Abstract
Background
The rumen contains a myriad of microbes whose primary role is to degrade and ferment dietary nutrients, which then provide the host with energy and nutrients. Rumen microbes commonly attach to ingested plant materials and form biofilms for effective plant degradation. Quorum sensing (QS) is a well-recognised form of bacterial communication in most biofilm communities, with homoserine lactone (AHL)-based QS commonly being used by Gram-negative bacteria alone and AI-2 Lux-based QS communication being used to communicate across Gram-negative and Gram-positive bacteria. However, bacterial cell to cell communication in the rumen is poorly understood. In this study, rumen bacterial genomes from the Hungate collection and Genbank were prospected for QS-related genes. To check that the discovered QS genes are actually expressed in the rumen, we investigated expression levels in rumen metatranscriptome datasets.
Results
A total of 448 rumen bacterial genomes from the Hungate collection and Genbank, comprised of 311 Gram-positive, 136 Gram-negative and 1 Gram stain variable bacterium, were analysed. Abundance and distribution of AHL and AI-2 signalling genes showed that only one species (Citrobacter sp. NLAE-zl-C269) of a Gram-negative bacteria appeared to possess an AHL synthase gene, while the Lux-based genes (AI-2 QS) were identified in both Gram-positive and Gram-positive bacteria (191 genomes representing 38.2% of total genomes). Of these 192 genomes, 139 are from Gram-positive bactreetteria and 53 from Gram-negative bacteria. We also found that the genera Butyrivibrio, Prevotella, Ruminococcus and Pseudobutyrivibrio, which are well known as the most abundant bacterial genera in the rumen, possessed the most lux-based AI-2 QS genes. Gene expression levels within the metatranscriptome dataset showed that Prevotella, in particular, expressed high levels of LuxS synthase suggesting that this genus plays an important role in QS within the rumen.
Conclusion
This is the most comprehensive study of QS in the rumen microbiome to date. This study shows that AI-2-based QS is rife in the rumen. These results allow a greater understanding on plant-microbe interactions in the rumen.

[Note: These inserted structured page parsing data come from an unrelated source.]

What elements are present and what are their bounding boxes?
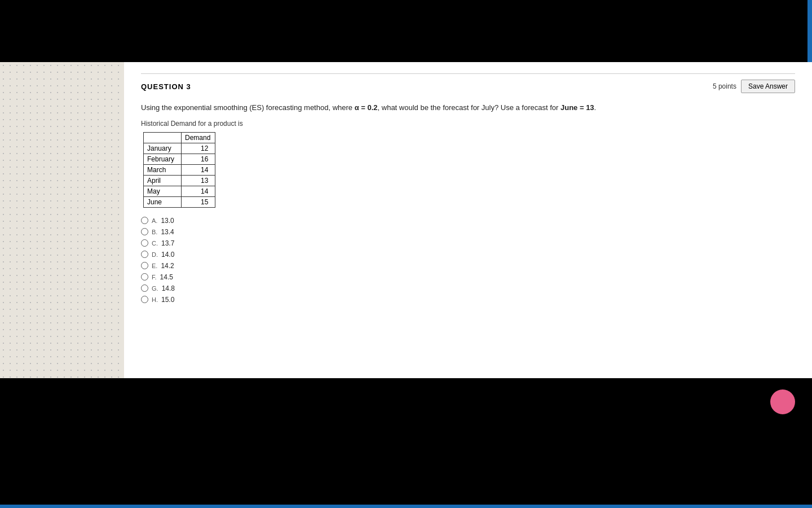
option-d-letter: D. xyxy=(152,251,158,258)
top-bar xyxy=(0,0,812,62)
month-march: March xyxy=(144,164,182,175)
option-h-value: 15.0 xyxy=(161,296,174,304)
question-body: Using the exponential smoothing (ES) for… xyxy=(141,102,795,114)
table-row: January 12 xyxy=(144,143,215,154)
option-d[interactable]: D. 14.0 xyxy=(141,251,795,259)
radio-f[interactable] xyxy=(141,273,148,281)
pink-button[interactable] xyxy=(770,389,795,414)
table-row: June 15 xyxy=(144,196,215,207)
question-header: QUESTION 3 5 points Save Answer xyxy=(141,73,795,93)
historical-demand-label: Historical Demand for a product is xyxy=(141,120,795,128)
radio-g[interactable] xyxy=(141,284,148,292)
month-february: February xyxy=(144,154,182,164)
demand-february: 16 xyxy=(182,154,215,164)
points-label: 5 points xyxy=(713,82,736,90)
header-right: 5 points Save Answer xyxy=(713,80,795,93)
option-g[interactable]: G. 14.8 xyxy=(141,284,795,292)
option-f[interactable]: F. 14.5 xyxy=(141,273,795,281)
table-row: March 14 xyxy=(144,164,215,175)
option-f-value: 14.5 xyxy=(160,273,173,281)
option-b-value: 13.4 xyxy=(161,228,174,236)
radio-a[interactable] xyxy=(141,217,148,224)
option-b[interactable]: B. 13.4 xyxy=(141,228,795,236)
option-b-letter: B. xyxy=(152,229,157,235)
radio-h[interactable] xyxy=(141,296,148,303)
left-sidebar xyxy=(0,62,124,378)
radio-b[interactable] xyxy=(141,228,148,235)
option-e[interactable]: E. 14.2 xyxy=(141,262,795,270)
demand-april: 13 xyxy=(182,175,215,186)
bottom-blue-accent xyxy=(0,505,812,508)
blue-accent xyxy=(807,0,812,62)
option-a-value: 13.0 xyxy=(161,217,174,225)
option-d-value: 14.0 xyxy=(161,251,174,259)
option-e-letter: E. xyxy=(152,262,157,269)
demand-january: 12 xyxy=(182,143,215,154)
table-header-demand: Demand xyxy=(182,132,215,143)
main-content: QUESTION 3 5 points Save Answer Using th… xyxy=(0,62,812,378)
radio-d[interactable] xyxy=(141,251,148,258)
month-june: June xyxy=(144,196,182,207)
month-may: May xyxy=(144,186,182,196)
month-april: April xyxy=(144,175,182,186)
demand-table: Demand January 12 February 16 March 14 A… xyxy=(143,132,215,208)
option-c-value: 13.7 xyxy=(161,239,174,247)
month-january: January xyxy=(144,143,182,154)
option-a-letter: A. xyxy=(152,217,157,224)
table-row: February 16 xyxy=(144,154,215,164)
option-h-letter: H. xyxy=(152,296,158,303)
save-answer-button[interactable]: Save Answer xyxy=(741,80,795,93)
demand-june: 15 xyxy=(182,196,215,207)
option-g-value: 14.8 xyxy=(162,284,175,292)
table-row: May 14 xyxy=(144,186,215,196)
option-c[interactable]: C. 13.7 xyxy=(141,239,795,247)
bottom-bar xyxy=(0,378,812,508)
option-c-letter: C. xyxy=(152,240,158,247)
table-header-month xyxy=(144,132,182,143)
options-list: A. 13.0 B. 13.4 C. 13.7 D. 14.0 E. 1 xyxy=(141,217,795,304)
radio-c[interactable] xyxy=(141,239,148,247)
option-h[interactable]: H. 15.0 xyxy=(141,296,795,304)
question-area: QUESTION 3 5 points Save Answer Using th… xyxy=(124,62,812,378)
radio-e[interactable] xyxy=(141,262,148,269)
question-number: QUESTION 3 xyxy=(141,82,191,91)
demand-march: 14 xyxy=(182,164,215,175)
demand-may: 14 xyxy=(182,186,215,196)
option-f-letter: F. xyxy=(152,274,157,281)
table-row: April 13 xyxy=(144,175,215,186)
option-a[interactable]: A. 13.0 xyxy=(141,217,795,225)
option-e-value: 14.2 xyxy=(161,262,174,270)
option-g-letter: G. xyxy=(152,285,158,292)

Keywords: Rumen, Quorum sensing, Bacteria, Acyl-homoserine lactone, LuxS, AI-2
Background
The rumen microbiome is a highly specialised, complex community composed of bacteria, protozoa, fungi and viruses [1]. Even though the rumen microbiome has been studied for many years, progress in understanding rumen microbial function has been slow due to the complexity of the ecosystem and available technologies, although recent ‘omic advances have improved our understanding. Despite these recent developments of ‘omic technologies, there remains to be a dearth of knowledge regarding bacterial cell to cell communication in the rumen microbiome. Much is known about cell communication from pure culture studies of non-ruminant origin (e.g. Vibrio harveyi, V. fischeri, Escherichia coli, Pseudomonas aeruginosa), which shows that Gram-negative bacteria typically use acylated homoserine lactone (AHLs)-based quorum sensing (QS) cell to cell communication strategies (autoinducer-1 QS system; AI-1) and Gram-positive bacteria use furanosyl borate diester or tetrahydroxy furan (autoinducer-2 QS system; AI-2) [2–4]. In these bacteria, upregulation of QS autoinducer chemicals, followed by receptor binding, instigates changes in overall bacterial gene expression and phenotype, with increased virulence commonly being a consequence [4]. These studies outline the genetic basis of QS-based bacterial cell to cell communication in vitro and are useful for furthering our understanding; however, their applicability to microbiome communities are uncertain and cell to cell communication in multi-species biofilms, such as those in the rumen, are likely to be far more complicated.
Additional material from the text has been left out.